INITIAL REPORT - October 30, 2012
Chaco's Tedinho Waterproof Boots are full-grain leather boots with a "waterproof membrane" to keep the wear's feet dry. Chaco's website doesn't give any details of the material or technology used to achieve this. Each boot is constructed of five pieces of leather: full-grain leather toe and heel pieces, a full-grain leather panel on each side, and a suede collar at the top of the heel. The collar and heel pieces are double-sewn with very tiny, barely visible thread on the outside. The toe piece has a single-stitched sewing to the side pieces just below the seam; there may be another stitching on the inside.
Below the leather Chaco's proprietary LUVSEAT X03 platform sits atop its proprietary EcoTread sole. The only technical information on either of these available on Chaco's website is that the EcoTread is made with 25% recycled rubber and has a listed lug depth of 3 mm (0.12 in). A gusseted suede tongue is sewn up to about the lowest hook for the laces, which come "military style," as shown in the photograph. Insoles made of rubber or a rubber-like synthetic complete the package.
Chaco markets these boots for "adventure, anytime and anywhere."
Manufacturer: Wolverine World Wide, Inc.
Measured weight: 23.6 oz (669 g) per boot
Color: Tarvia (a mid-brown). Also available in Black.
Related products: The Tedinho boots are available without the waterproofing, in a lower cut model (also not waterproof), and as quick-drying water boot (Tedinho Pro). Each of these and the waterproof version are available in women's sizes.
MSRP: $150 US
Size: US 13, UK 12, Europe 46. Available in US half sizes 7-12 and whole sizes 13-15.
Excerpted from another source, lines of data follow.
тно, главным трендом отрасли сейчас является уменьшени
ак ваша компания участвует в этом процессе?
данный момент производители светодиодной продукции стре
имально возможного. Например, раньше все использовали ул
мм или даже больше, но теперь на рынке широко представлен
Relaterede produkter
Country of manufacture: China
OUT OF THE BOX
I should begin by saying that I have worn full-grain leather boots for more years, decades really, than I like to admit. Much of my time in the backcountry in summer is spent doing trail maintenance work as a US Forest Service (USFS) volunteer. The USFS requires stout, over-the-ankle boots for this work, and I have often turned to what are today considered old-fashioned heavy full-grain leather boots from two Italian bootmakers for this task. (One pair, from Alico, is reviewed on this site.) I began my backcountry skiing with similar full-grain leather telemark boots. Before the blizzard of high-tech fabrics and the political correctness of ultralight, my preference often ran to these boots for general hiking because of their high water resistance and general sturdiness. I remain a fan of full-grain leather footwear when support, protection, and water resistance are desired.
Coming from this background, my first impression of the Tedinho boots was that they are exceptionally lightweight, maybe half the weight of comparably sized full-grain leather boots I have worn for many years. I verified that fact after weighing the Tedinhos. Lighter may be better, especially since my use of the Tedinhos over the next four months should be entirely recreational, and I won't be doing hours of manual labor with heavy tools.
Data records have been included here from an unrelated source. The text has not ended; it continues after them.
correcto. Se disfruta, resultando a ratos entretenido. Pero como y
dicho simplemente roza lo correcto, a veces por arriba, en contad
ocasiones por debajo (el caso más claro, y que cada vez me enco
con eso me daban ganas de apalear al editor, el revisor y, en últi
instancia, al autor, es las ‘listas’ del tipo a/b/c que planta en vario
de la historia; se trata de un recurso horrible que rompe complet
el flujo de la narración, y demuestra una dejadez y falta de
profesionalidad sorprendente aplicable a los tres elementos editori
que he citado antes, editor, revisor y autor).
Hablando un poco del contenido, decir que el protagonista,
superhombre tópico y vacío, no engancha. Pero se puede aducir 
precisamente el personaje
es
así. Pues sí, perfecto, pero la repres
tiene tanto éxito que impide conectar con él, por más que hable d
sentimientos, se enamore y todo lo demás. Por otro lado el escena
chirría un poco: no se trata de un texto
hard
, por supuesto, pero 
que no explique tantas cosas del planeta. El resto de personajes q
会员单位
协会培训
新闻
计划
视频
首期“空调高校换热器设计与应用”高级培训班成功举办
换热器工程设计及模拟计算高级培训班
A second immediately noteworthy feature, not colored by my longtime use of heavier boots, is the depth of the tread. The EcoTread material seems sturdy enough, but the depth (which I measured at one-eighth of an inch, or 3.2 mm) is about half what I have on most other hiking boots, leather or otherwise. This too may be for the better, as I am planning several snowshoe trips this winter, my first as a full-time Rockies denizen. Testing will tell if these skinnier treads will provide sufficient purchase when hiking in snowy or icy conditions, as I'll be doing on the dirt roads in my neighborhood on daily dog walks.
The insoles provided with the Tedinhos are quite different from any I've seen. My narrow feet, at the heels especially, have made me something of an expert on insoles; I'm constantly searching for aftermarket products to add arch support and keep my heels from moving laterally. The Tedinhos' insoles are a bit thinner than what I'm used to. Unique in my experience are how flexible they are and the tread on the underside. One of the few pieces of technical information on the manufacturer's website is that the insoles complement the LUVSEAT platform, with the latter supplying most of the arch support.
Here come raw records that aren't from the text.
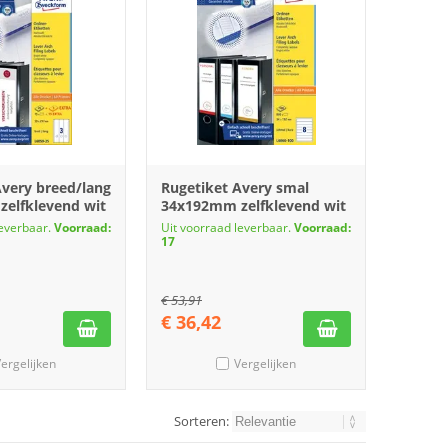
Avery breed/lang
Rugetiket Avery smal
elfklevend wit
34x192mm zelfklevend wit
leverbaar.
Voorraad:
Uit voorraad leverbaar.
Voorraad:
17
€
53,91
€
36,42
ergelijken
Vergelijken
Sorteren: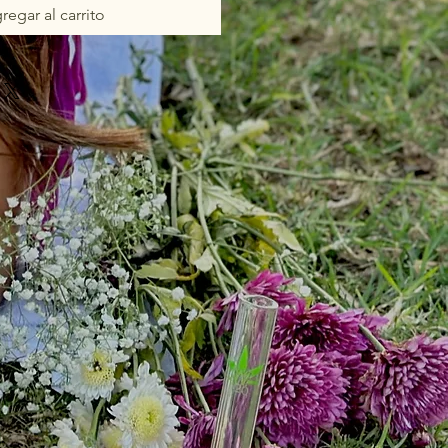
regar al carrito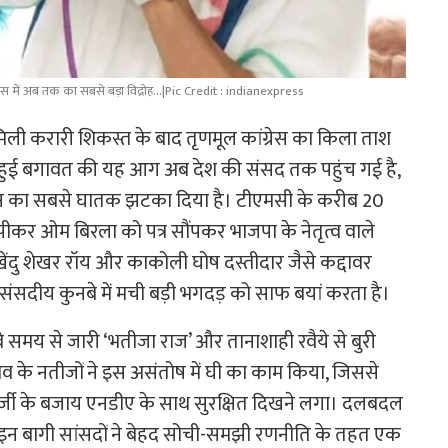
ेस में अब तक का सबसे बड़ा विद्रोह...|Pic Credit : indianexpress
मिली करारी शिकस्त के बाद तृणमूल कांग्रेस का किला ताश
रू हुई बगावत की यह आग अब देश की संसद तक पहुंच गई है,
न का सबसे घातक झटका दिया है। टीएमसी के करीब 20
कर ओम बिरला को पत्र सौंपकर भाजपा के नेतृत्व वाले
ेंदु शेखर रॉय और काकोली घोष दस्तीदार जैसे कद्दावर
े संसदीय कुनबे में मची बड़ी भगदड़ को साफ बयां करता है।
े समय से जारी ‘भतीजा राज’ और तानाशाही रवैये से बुरी
 के नतीजों ने इस असंतोष में घी का काम किया, जिससे
र्जी के बजाय एनडीए के साथ सुरक्षित दिखने लगा। दलबदल
ए इन बागी सांसदों ने बेहद सोची-समझी रणनीति के तहत एक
An overall examination of the Tedinhos left a very favorable impression. All stitching looks very secure, as does the attaching of the EcoTread to the LUVSEAT and the LUVSEAT to the leather uppers. These boots are easy to put on and lace up, and the fit on my narrow feet, with the heavy socks I ordinarily wear in winter, is really good - a bit of room at the toe but snug without being confining at the heel. The Tedhinos fit nicely into the bindings on both pairs of snowshoes that I own.
The general look and feel of the Tedinhos is that I am wearing a pair of light hiking boots that just happen to be made of full-grain leather rather than fabric. Especially are they much more comfortable and flexible out of the box than any full-grain leather boots I've ever worn. I'm hoping that will mean a minimal break-in period.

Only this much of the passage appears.